Saturday, November 21, 2009

IQ, compression and simple models

I get yelled at from all sides whenever I mention IQ in a post, but I'm a stubborn guy, so here we go again.

Imagine that you would like to communicate something about the size of an object, using as short a message as possible -- i.e., a single number. What would be a reasonable algorithm to employ? There's obviously no unique answer, and the "best" algorithm depends on the distribution of object types that you are trying to describe. Here's a decent algorithm:

Let rough size S = the radius of the smallest sphere within which the object will fit.

This algorithm allows a perfect reconstruction of the object if it is spherical, but isn't very satisfactory if the object is a javelin or bicycle wheel.

Nevertheless, it would be unreasonable to reject this definition as a single number characterization of object size, given no additional information about the distribution of object types.

I suggest we think about IQ in a similar way.

Q1: If you had to supply a single number meant to characterize the general cognitive ability of an individual, how would you go about determining that number?

I claim that the algorithm used to define IQ is roughly as defensible for characterizing cognitive ability as the quantity S, defined above, is for characterizing object size. The next question, which is an empirical one, is

Q2: Does the resulting quantity have any practical use?

In my opinion reasonable people should focus on the second question, that of practical utility, as it is rather obvious that there is no unique or perfect answer to the first question.

To define IQ, or the general factor g of cognitive ability, we first define some different tests of cognitive ability, i.e., which measure capabilities like memory, verbal ability, spatial ability, pattern recognition, etc. Of course this set of tests is somewhat arbitrary, just as the primitive concept "size of an object" is somewhat arbitrary (is a needle "bigger" than a thimble?). Let's suppose we decide on N different kinds of tests. An individual's score on this battery of tests is an N-vector. Sample from a large population and plot each vector in the N-dimensional space. We might find that the resulting points are concentrated on a submanifold of the N-dimensional space, such that a single variable (which is a special linear combination of the N coordinates) captures most of the variation. As an extreme example, imagine the points form a long thin ellipse with one very long axis; position on this long axis almost completely specifies the N vector. The figure below shows real data, ~100k individuals tested. The principal axis of the ellipsoid is g (roughly speaking; as I've emphasized it is not entire well-defined).


What I've just described geometrically is the case where the N mental abilities display a lot of internal correlation, and have a dominant single factor that arises from factor analysis. This dominant factor is what we call g. Note it did not have to be the case that there was a single dominant factor -- the sampled points could have had any shape -- but for the set of generally agreed upon human cognitive abilities, there is.

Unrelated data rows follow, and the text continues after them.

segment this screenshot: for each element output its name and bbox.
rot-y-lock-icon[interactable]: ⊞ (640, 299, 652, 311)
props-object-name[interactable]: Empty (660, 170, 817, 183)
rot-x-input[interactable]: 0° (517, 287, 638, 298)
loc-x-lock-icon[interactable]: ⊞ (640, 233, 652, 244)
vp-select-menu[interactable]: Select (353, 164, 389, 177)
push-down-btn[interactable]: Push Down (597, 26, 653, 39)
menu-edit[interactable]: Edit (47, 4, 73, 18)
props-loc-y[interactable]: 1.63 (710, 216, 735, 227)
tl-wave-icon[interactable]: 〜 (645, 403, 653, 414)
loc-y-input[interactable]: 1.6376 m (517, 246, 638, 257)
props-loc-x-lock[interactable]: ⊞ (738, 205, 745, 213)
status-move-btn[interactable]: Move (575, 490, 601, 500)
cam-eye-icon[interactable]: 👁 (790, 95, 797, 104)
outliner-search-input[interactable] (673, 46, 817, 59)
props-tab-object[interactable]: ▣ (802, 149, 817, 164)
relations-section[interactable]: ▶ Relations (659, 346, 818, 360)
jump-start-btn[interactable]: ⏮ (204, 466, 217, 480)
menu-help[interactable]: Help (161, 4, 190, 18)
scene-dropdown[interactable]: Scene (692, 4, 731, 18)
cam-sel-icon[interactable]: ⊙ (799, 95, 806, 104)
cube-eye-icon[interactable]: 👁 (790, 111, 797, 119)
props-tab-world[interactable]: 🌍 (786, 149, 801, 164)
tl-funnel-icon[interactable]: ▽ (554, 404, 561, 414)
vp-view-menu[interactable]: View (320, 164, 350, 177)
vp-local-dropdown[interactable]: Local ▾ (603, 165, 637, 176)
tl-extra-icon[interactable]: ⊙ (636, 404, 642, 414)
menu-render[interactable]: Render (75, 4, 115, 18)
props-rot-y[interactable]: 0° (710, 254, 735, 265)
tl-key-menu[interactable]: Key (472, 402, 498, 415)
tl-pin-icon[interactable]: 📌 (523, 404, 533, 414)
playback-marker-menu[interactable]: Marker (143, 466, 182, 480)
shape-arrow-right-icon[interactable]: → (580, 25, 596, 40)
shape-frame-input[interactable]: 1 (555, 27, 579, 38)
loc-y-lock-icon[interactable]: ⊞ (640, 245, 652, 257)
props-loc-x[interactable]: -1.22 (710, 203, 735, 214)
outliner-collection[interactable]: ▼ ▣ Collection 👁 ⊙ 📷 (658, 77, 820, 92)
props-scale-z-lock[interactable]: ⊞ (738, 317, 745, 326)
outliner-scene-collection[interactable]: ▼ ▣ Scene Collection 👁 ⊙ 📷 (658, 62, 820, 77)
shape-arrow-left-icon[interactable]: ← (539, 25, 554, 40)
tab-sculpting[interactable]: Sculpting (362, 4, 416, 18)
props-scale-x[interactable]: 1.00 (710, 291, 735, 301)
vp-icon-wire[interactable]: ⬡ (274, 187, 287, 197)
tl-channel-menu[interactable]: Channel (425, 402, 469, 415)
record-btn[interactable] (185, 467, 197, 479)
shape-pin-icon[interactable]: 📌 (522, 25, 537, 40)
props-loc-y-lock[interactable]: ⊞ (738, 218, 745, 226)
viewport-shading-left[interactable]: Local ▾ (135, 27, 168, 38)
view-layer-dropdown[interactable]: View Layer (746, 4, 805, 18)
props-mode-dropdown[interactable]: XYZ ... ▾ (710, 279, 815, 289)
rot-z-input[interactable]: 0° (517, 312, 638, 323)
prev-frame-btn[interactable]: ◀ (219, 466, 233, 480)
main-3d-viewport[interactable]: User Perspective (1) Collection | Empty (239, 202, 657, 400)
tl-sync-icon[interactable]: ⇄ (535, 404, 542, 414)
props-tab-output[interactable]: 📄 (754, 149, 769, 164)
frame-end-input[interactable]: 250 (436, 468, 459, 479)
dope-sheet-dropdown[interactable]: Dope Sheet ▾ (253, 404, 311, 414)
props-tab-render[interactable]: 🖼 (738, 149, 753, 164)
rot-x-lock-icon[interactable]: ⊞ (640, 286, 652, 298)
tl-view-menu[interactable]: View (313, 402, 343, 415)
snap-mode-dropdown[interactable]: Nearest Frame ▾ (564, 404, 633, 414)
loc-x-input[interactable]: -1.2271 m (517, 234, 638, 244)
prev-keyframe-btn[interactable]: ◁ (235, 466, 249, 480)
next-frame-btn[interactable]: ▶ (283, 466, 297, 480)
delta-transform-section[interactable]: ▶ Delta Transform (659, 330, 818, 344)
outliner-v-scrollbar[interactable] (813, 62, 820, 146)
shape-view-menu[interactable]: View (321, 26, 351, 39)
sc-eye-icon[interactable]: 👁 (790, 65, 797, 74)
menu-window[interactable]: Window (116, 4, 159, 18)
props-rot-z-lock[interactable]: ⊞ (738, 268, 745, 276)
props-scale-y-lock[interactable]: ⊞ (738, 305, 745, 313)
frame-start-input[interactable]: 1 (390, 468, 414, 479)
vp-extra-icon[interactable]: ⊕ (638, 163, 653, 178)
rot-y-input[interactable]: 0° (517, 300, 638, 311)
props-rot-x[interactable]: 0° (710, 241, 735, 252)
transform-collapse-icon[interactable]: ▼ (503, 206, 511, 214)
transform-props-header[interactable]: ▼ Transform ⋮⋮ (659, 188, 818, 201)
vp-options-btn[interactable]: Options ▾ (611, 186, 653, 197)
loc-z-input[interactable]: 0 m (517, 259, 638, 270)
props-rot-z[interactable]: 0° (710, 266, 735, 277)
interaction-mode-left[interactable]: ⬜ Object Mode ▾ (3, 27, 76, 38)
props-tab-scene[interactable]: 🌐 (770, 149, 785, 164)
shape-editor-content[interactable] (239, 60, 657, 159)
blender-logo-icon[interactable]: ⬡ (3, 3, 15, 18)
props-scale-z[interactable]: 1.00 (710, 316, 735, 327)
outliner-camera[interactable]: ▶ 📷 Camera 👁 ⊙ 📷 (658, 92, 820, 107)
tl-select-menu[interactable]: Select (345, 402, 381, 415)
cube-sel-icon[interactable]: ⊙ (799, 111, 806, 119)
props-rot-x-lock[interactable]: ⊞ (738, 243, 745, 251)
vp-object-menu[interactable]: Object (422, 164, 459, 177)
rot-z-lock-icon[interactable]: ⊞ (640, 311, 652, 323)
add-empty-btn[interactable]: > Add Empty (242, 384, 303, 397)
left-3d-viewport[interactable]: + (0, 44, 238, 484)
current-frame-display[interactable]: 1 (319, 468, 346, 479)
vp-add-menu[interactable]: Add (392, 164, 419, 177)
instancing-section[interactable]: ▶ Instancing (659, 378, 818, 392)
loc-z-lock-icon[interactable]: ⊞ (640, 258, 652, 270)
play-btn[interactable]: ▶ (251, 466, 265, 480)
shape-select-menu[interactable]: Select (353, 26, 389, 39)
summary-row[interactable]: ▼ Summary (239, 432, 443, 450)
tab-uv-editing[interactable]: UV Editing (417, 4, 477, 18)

(What this implies about underlying brain wetware is an interesting question but would take us too far afield. I will mention that g, defined as above using cognitive tests, correlates with neurophysical quantities like reaction time! So it's at least possible that high g has something to do with generally effective brain function -- being wired up efficiently. It's now acknowledged even by hard line egalitarians that g is at least partly heritable, but for the purposes of this discussion we only require a weaker property -- that adult g is relatively stable.)

To summarize, g is the best single number compression of the N vector characterizing an individual's cognitive profile. (This is a lossy compression -- knowing g does not allow exact reconstruction of the N vector.) Of course, the choice of the N tests used to deduce g was at least somewhat arbitrary, and a change in tests results in a different definition of g. There is no unique or perfect definition of a general factor of intelligence. As I emphasized above, given the nature of the problem it seems unreasonable to criticize the specific construction of g, or to try to be overly precise about the value of g for a particular individual. The important question is Q2: what good is it?

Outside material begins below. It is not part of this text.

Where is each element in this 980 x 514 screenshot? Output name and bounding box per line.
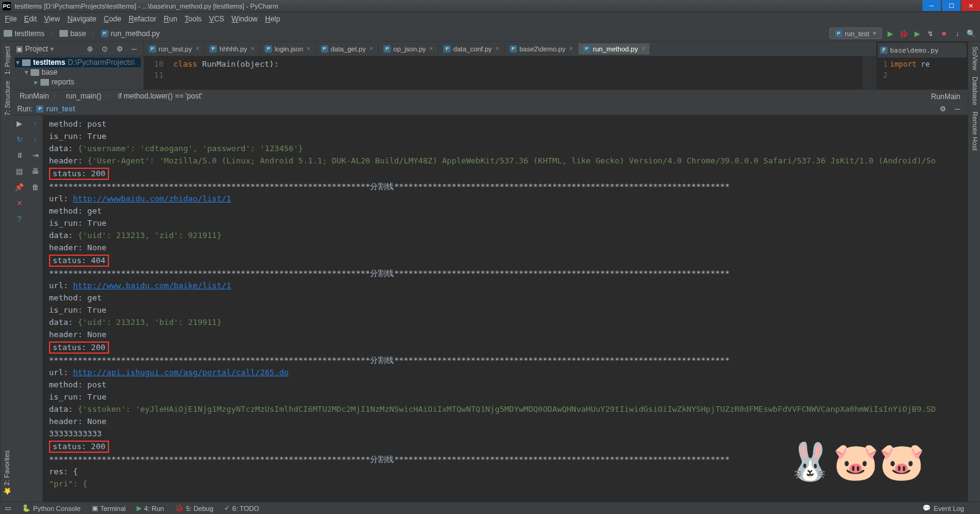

A tremendous amount of research has been conducted on Q2. For a nice summary, see Why g matters: the complexity of ordinary life by psychologist Linda Gottfredson, or click on the IQ or psychometrics label link for this blog. Links and book recommendations here. The short answer is that g does indeed correlate with life outcomes. If you want to argue with me about any of this in the comments, please at least first read some of the literature cited above.

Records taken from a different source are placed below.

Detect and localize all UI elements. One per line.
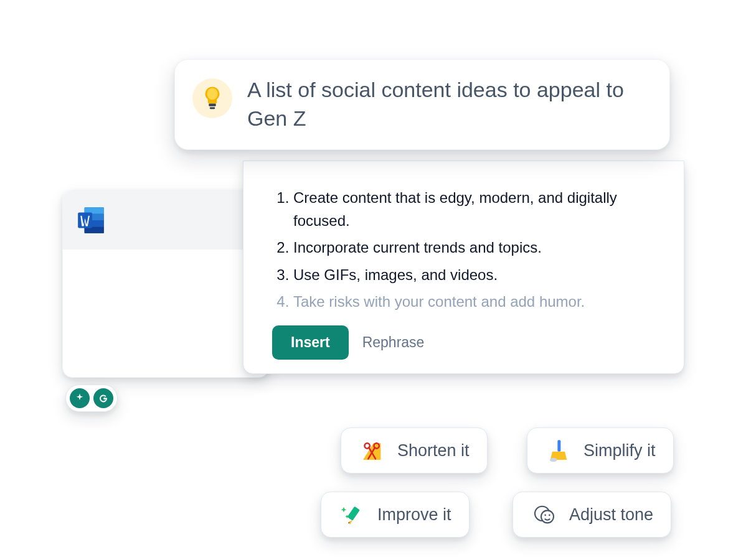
svg-point-15: [541, 510, 554, 523]
svg-rect-13: [347, 506, 360, 521]
rephrase-button[interactable]: Rephrase: [359, 325, 428, 360]
chip-label: Adjust tone: [569, 505, 653, 525]
canvas: A list of social content ideas to appeal…: [0, 0, 751, 560]
svg-point-6: [207, 88, 217, 100]
prompt-text: A list of social content ideas to appeal…: [247, 76, 647, 133]
grammarly-pill[interactable]: [65, 385, 118, 412]
result-item: Use GIFs, images, and videos.: [293, 263, 668, 286]
sparkle-icon: [70, 388, 90, 408]
lightbulb-icon: [192, 78, 232, 118]
chip-label: Simplify it: [583, 441, 656, 460]
svg-point-12: [550, 458, 557, 462]
results-list: Create content that is edgy, modern, and…: [272, 186, 668, 313]
prompt-card[interactable]: A list of social content ideas to appeal…: [174, 59, 670, 150]
result-item: Incorporate current trends and topics.: [293, 236, 668, 259]
chip-shorten[interactable]: Shorten it: [341, 427, 488, 474]
results-card: Create content that is edgy, modern, and…: [243, 161, 684, 374]
result-item: Take risks with your content and add hum…: [293, 290, 668, 313]
chip-simplify[interactable]: Simplify it: [527, 427, 674, 474]
chip-label: Shorten it: [397, 441, 470, 460]
smiley-icon: [531, 501, 558, 528]
word-titlebar: [63, 190, 268, 250]
chip-label: Improve it: [377, 505, 451, 525]
insert-button[interactable]: Insert: [272, 325, 349, 360]
result-item: Create content that is edgy, modern, and…: [293, 186, 668, 232]
broom-icon: [545, 437, 572, 464]
sparkle-pencil-icon: [339, 501, 366, 528]
grammarly-g-icon: [93, 388, 113, 408]
chip-improve[interactable]: Improve it: [321, 492, 470, 538]
word-app-icon: [75, 205, 106, 236]
svg-rect-7: [209, 104, 215, 106]
svg-rect-11: [557, 440, 560, 451]
svg-point-17: [549, 515, 550, 516]
chip-adjust[interactable]: Adjust tone: [512, 492, 671, 538]
svg-rect-8: [210, 107, 215, 109]
svg-point-16: [544, 515, 546, 516]
result-actions: Insert Rephrase: [272, 325, 668, 360]
word-app-window: [62, 190, 269, 378]
scissors-icon: [359, 437, 386, 464]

From Gottfredson (WPT = Wonderlic Personnel Test):

Personnel selection research provides much evidence that intelligence (g) is an important predictor of performance in training and on the job, especially in higher level work. This article provides evidence that g has pervasive utility in work settings because it is essentially the ability to deal with cognitive complexity, in particular, with complex information processing. The more complex a work task, the greater the advantages that higher g confers in performing it well.

... These conclusions concerning training potential, particularly at the lower levels, seem confirmed by the military’s last half century of experience in training many millions of recruits. The military has periodically inducted especially large numbers of “marginal men” (percentiles 10-16, or WPT 10-12), either by necessity (World War II), social experiment (Secretary of Defense Robert McNamara’s Project 100,000 in the late 196Os), or accident (the ASVAB misnorming in the early 1980s). In each case, the military has documented the consequences of doing so (Laurence & Ramsberger, 1991; Sticht et al., 1987; U.S. Department of the Army, 1965).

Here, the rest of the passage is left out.